Regression Analysis
Introduction
The Line Fitting Tool provides a sneak peak into the art of regression analysis: finding the equation that best describes the relationship between a variable whose value you would like to predict (a dependent variable) and the variables whose values you believe can be used to predict the value of the dependent variable (the independent variables). This page answers the question: "What is Regression Analysis?" To learn how to use the Line Fitting Tool, visit Using the Line Fitting Tool; to fit some lines, visit The Line Fitting Tool.
Regression analysis can be used for both prediction and testing
- As a kayaker I use it to predict the levels of rivers I might want to paddle based on information available on the internet, like rainfall or the level of a nearby river upon which the USGS has placed a river gage. A business owner, on the other hand, might use it to predict how many more kayaks they could sell if they charged less for them.

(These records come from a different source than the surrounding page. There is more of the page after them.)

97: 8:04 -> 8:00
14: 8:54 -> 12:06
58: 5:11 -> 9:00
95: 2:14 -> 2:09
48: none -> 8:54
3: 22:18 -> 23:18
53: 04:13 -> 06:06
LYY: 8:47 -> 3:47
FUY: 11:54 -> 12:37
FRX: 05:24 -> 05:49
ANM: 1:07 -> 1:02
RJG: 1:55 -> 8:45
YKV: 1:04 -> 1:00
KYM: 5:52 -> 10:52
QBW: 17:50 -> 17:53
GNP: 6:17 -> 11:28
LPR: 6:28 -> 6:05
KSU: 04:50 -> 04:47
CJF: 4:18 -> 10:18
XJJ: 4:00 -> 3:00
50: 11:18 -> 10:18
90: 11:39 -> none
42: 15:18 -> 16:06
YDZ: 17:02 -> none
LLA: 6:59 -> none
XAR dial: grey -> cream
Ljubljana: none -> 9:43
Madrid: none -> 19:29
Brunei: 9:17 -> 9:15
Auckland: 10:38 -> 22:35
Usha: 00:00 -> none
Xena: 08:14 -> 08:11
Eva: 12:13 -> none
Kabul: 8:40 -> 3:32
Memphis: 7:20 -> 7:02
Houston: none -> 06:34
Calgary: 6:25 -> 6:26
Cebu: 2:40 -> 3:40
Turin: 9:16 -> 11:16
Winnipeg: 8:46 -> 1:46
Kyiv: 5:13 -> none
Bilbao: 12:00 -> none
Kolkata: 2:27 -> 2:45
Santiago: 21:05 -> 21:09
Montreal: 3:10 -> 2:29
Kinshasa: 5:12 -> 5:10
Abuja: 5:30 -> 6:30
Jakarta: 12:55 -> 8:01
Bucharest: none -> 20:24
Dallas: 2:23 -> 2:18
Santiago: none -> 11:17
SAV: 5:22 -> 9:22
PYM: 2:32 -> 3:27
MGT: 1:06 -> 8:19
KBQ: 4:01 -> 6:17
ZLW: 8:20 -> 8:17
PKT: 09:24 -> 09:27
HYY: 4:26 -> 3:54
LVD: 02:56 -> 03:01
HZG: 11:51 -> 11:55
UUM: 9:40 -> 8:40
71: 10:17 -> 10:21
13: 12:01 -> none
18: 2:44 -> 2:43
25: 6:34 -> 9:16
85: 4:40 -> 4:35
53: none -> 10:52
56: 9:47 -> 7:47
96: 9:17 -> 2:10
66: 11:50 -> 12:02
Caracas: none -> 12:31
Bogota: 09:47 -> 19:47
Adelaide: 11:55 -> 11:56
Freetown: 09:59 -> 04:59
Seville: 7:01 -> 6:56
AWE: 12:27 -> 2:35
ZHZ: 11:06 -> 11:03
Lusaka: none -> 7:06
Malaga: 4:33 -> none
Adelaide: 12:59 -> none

- As an economist I use it to test economic theories. Economic theory predicts that all else equal, the number of gallons of gasoline sold over a particular period of time in a particular place is inversely related to its price. If economic theory is correct, then if I plot the actual numbers of gallons sold on one axis of a graph and the corresponding prices charged on the other, the line best fitting these combinations of points should be downward sloping. If it isn't, either there is a problem either with economic theory or with the way I'm testing it (all else may not be equal, for example).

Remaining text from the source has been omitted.